The Fisheries Program’s Vision for the Future

Preliminary surveys conducted by the Service show that recreational fishing contributed to more than $40 billion annually to the American economy in 2001 alone. A 1996 economic analysis conducted independently by the American Sportfishing Association showed that recreational fishing’s overall economic impact to the economy was $108.4 billion annually, including 1.2 million jobs and $28.3 billion in personal income.

Despite the efforts by the Service and others to conserve fish and other aquatic resources, a large number are in decline. More than 400 aquatic species either have, or need, special protection in some part of their natural or historic range, and the number of species listed as threatened or endangered under the Endangered Species Act has risen. Species declines are linked largely to habitat loss or alteration (including flow changes, sedimentation, and pollution) and the impacts of harmful or invasive or transplanted species. We believe it is necessary to identify and implement actions that will reverse these trends before it is too late.

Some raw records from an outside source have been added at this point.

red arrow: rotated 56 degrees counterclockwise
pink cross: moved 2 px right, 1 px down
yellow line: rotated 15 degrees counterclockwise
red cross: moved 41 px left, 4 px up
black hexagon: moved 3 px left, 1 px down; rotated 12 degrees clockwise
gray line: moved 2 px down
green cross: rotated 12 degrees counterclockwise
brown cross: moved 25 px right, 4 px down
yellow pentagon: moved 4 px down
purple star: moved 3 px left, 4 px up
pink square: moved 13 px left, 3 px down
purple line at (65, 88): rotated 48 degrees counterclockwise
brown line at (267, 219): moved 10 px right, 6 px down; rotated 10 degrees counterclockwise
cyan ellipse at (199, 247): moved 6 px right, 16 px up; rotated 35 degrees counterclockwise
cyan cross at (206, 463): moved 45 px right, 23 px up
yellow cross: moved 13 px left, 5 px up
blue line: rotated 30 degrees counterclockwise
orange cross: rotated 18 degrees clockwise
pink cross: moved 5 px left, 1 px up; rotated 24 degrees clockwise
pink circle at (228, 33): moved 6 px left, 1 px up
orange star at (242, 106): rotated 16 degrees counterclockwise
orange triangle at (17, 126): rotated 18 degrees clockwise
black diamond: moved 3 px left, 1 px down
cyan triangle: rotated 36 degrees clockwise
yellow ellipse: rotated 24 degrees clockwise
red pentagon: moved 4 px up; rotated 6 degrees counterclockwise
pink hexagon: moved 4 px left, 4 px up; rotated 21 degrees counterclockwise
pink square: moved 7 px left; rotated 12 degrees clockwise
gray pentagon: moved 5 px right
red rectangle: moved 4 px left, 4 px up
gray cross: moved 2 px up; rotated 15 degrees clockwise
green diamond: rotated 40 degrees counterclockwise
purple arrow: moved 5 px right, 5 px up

Completion of the Service’s Fisheries Program’s Vision for the Future in 2002 is a major milestone along a critically important pathway that the Program is traveling with its stakeholders and partners. The Vision for the Future establishes a clear vision for the program that states, “The vision of the Service and its Fisheries Program is working with partners to restore and maintain fish and other aquatic resources at self-sustaining levels and to support Federal mitigation programs for the benefit of the American public.”

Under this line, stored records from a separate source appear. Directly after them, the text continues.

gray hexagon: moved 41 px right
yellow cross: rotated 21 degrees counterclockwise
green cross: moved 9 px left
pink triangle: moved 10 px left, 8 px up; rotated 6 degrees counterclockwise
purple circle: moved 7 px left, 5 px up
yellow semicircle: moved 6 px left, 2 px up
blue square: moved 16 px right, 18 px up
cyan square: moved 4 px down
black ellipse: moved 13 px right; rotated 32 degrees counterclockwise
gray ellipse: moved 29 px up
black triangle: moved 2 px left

Working more closely with partners and stakeholders, the NFHS identified a clear set of national priorities, addressing a wide range of issues and challenges. This collaborative process led to the development of the Fisheries Program Draft “Strategic Plan for 2004-2008”, a document that will guide aquatic resource management within seven Focus Areas:

  • Partnerships and Accountability
  • Aquatic Habitat Conservation and Management
  • Aquatic Species Conservation and Management
  • Public Use
  • Cooperation with Native Americans
  • Leadership in Science and Technology
  • Workforce Management

The Service’s Fisheries Program will focus its efforts and activities on what it is best positioned to contribute, using science and partnerships to protect our nation’s aquatic resources. An example of this renewed focus on partnerships is the NFHS role in the National Fish Habitat Initiative, which is a concerted effort to join all federal, state, and local entities in recovering and restoring aquatic habitat modeled after the successful North American Waterfowl Management Plan.


In summary, I would like to thank the Subcommittee for the opportunity to provide you with an overview of the National Fish Hatchery System (NFHS) and the role it plays in conserving, restoring, enhancing, and managing the Nation's fishery resources and aquatic ecosystems for the benefit of future generations of Americans.

The National Fish Hatchery System continues to enjoy the tremendous support of our partners, who highly value the hatchery products and services, including maintaining healthy brood stocks for recovery, restoration and recreation, and sharing advances in applied science. The System remains committed to producing healthy fish and wildlife, healthy habitats, healthy people, and a healthy economy, and we remain steadfast in our efforts to sustain and improve on this important program. With the continued support of your Subcommittee, Congress, and our many partners, the NFHS will face its challenges and carry its successes well into its second century.